Many farmers in Gurez, North Kashmir have started growing crops using organic farming. Farmers use composted manure to maintain organic matter and soil fertility. The crops produced have a different taste and better quality than those available on the market. The organic peas, corn, wheat and lentils grown in Gurez are very nutritious and tasty. People prefer to buy Gurezi maize, potatoes and kidney beans from organic farming. Green vegetables grown in Gurez have a different flavor and many health benefits. Manure is usually applied to the field as raw manure (fresh or dried). Often the manure is used after it has been dried, kept collected somewhere near the fields. It is then applied to the field during the fall or spring season. The main sources of manure are excrement from cattle sheds, urine, nervousness from poultry, excrement from sheep and goats, cow dung, etc.
Gurez is being developed for tourism and is doing well on that front. If local farmers are supported, if they learn different organic farming methods to improve crop yield, the local economy can also be boosted. The crops grown in the valley are already very famous among the people of Kashmir, but the crops are still not available in the markets. Organic products are expensive because they are of the highest quality, but they can work wonders in the agricultural market.

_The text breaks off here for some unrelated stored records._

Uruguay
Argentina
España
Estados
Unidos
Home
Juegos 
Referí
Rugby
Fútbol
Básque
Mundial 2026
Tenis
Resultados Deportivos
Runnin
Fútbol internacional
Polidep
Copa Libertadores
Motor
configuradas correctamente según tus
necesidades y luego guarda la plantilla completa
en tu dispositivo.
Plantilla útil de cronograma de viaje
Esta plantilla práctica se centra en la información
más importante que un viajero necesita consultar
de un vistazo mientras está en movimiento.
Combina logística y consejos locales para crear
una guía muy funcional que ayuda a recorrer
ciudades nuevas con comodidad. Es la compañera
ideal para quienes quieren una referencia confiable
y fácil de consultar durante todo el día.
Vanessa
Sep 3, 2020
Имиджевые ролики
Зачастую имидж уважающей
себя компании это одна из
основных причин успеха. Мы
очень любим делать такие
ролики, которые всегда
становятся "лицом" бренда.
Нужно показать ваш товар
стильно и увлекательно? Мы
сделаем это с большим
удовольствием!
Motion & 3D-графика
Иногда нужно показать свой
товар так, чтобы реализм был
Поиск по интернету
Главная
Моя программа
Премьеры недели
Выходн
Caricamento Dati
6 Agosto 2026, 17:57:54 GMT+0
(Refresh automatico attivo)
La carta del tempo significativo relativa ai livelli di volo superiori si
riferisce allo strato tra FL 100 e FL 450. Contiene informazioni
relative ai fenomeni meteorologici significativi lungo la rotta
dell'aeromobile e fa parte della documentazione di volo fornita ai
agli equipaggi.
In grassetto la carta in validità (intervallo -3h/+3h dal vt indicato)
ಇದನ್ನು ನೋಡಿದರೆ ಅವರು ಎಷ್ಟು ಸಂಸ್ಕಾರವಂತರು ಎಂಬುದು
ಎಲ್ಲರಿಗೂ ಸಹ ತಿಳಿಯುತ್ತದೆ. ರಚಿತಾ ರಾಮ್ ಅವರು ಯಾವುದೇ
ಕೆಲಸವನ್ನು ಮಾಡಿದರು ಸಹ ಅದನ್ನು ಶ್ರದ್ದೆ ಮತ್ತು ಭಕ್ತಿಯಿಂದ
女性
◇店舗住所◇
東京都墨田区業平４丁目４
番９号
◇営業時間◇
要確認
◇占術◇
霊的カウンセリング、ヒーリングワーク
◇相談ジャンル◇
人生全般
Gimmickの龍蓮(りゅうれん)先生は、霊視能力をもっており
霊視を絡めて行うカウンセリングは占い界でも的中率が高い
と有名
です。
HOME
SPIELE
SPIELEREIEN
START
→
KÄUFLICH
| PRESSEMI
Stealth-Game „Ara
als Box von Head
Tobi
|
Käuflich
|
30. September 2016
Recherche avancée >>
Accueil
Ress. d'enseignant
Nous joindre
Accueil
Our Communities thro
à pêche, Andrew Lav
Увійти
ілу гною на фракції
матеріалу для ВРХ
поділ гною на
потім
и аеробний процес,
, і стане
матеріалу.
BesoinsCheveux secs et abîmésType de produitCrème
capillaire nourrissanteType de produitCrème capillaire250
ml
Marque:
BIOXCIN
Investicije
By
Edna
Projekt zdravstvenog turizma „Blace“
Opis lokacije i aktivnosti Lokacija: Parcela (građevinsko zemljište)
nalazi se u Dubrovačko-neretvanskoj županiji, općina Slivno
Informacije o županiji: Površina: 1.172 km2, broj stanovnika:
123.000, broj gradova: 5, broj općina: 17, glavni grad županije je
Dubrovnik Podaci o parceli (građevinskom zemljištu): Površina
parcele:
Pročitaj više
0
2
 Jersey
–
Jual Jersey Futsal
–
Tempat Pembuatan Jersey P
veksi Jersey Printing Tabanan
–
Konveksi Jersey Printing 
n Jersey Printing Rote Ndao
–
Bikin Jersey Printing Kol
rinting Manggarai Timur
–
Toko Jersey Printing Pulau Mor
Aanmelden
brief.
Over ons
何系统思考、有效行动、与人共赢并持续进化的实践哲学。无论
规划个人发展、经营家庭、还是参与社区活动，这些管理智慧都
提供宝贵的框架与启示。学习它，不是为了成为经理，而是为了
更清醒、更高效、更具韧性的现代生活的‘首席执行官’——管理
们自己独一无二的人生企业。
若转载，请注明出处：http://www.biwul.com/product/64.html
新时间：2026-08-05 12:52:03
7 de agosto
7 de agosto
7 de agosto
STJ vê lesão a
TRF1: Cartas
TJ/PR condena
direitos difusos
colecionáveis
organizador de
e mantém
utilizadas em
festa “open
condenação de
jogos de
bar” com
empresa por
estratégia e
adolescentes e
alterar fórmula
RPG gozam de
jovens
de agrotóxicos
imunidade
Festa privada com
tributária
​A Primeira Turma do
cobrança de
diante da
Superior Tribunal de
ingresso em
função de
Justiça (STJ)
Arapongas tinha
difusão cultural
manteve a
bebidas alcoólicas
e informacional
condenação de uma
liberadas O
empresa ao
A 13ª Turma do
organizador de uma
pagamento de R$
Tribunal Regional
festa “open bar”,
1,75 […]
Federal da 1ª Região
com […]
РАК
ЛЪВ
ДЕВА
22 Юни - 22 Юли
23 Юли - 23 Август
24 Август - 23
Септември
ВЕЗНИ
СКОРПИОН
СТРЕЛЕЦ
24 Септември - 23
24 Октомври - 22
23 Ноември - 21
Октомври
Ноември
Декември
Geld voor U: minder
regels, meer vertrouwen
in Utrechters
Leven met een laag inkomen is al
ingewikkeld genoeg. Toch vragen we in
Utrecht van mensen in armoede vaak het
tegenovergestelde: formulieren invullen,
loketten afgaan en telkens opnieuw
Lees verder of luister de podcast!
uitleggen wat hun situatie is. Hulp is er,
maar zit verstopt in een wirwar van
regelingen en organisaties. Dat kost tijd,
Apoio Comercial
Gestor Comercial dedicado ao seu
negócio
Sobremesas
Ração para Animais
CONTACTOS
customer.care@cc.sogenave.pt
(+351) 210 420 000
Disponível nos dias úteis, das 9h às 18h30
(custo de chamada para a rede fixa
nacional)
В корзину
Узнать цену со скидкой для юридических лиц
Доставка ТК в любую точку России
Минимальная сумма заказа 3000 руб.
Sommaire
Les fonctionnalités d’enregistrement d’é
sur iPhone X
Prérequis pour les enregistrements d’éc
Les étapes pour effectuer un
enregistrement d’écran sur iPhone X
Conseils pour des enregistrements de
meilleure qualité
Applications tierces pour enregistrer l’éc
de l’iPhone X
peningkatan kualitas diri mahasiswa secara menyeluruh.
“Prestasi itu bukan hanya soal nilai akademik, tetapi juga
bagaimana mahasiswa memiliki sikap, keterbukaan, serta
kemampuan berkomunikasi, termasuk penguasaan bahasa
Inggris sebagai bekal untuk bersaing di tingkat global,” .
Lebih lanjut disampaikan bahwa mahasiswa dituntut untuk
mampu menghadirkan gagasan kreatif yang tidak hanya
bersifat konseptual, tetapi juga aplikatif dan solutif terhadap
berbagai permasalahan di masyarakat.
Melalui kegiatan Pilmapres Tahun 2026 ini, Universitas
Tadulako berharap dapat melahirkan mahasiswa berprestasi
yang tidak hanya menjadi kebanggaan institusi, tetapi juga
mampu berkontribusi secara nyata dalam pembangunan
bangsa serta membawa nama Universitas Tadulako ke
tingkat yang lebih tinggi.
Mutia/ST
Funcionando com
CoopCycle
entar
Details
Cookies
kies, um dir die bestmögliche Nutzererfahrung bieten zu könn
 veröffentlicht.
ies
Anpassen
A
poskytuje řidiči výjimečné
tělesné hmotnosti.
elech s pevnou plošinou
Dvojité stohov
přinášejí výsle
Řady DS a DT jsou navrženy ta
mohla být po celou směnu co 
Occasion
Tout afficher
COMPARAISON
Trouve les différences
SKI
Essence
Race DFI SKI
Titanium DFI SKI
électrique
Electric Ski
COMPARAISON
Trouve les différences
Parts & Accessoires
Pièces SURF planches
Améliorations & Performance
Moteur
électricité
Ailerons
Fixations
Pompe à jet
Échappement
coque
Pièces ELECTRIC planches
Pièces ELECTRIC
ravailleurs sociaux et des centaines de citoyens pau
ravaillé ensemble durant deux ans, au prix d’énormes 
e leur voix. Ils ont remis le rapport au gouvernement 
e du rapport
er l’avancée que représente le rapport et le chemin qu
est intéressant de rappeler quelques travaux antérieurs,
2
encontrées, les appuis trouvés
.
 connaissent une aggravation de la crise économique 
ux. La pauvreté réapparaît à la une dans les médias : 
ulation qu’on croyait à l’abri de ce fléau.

On the one hand, the world is moving towards organic farming, but on the other hand, Gurez’s organic farming is decreasing day by day. Departments of agriculture, horticulture and social forestry can help and support local farmers in developing their farming practices. People have even started growing apples and walnuts in their orchards and if supported by the departments, these too can be improved. Organic farming is 35% more profitable than conventional farming. A lot of investors are looking to invest in organic farming because there are a lot of people going vegan.
There is a very bright future for organic farming in the years to come. To boost the local economy of Gurez, there is a need to teach local farmers new organic farming methods and techniques, so that there are healthier food products available in the market.
The author is an earth science student at the Indra Gandhi National Open University in New Delhi.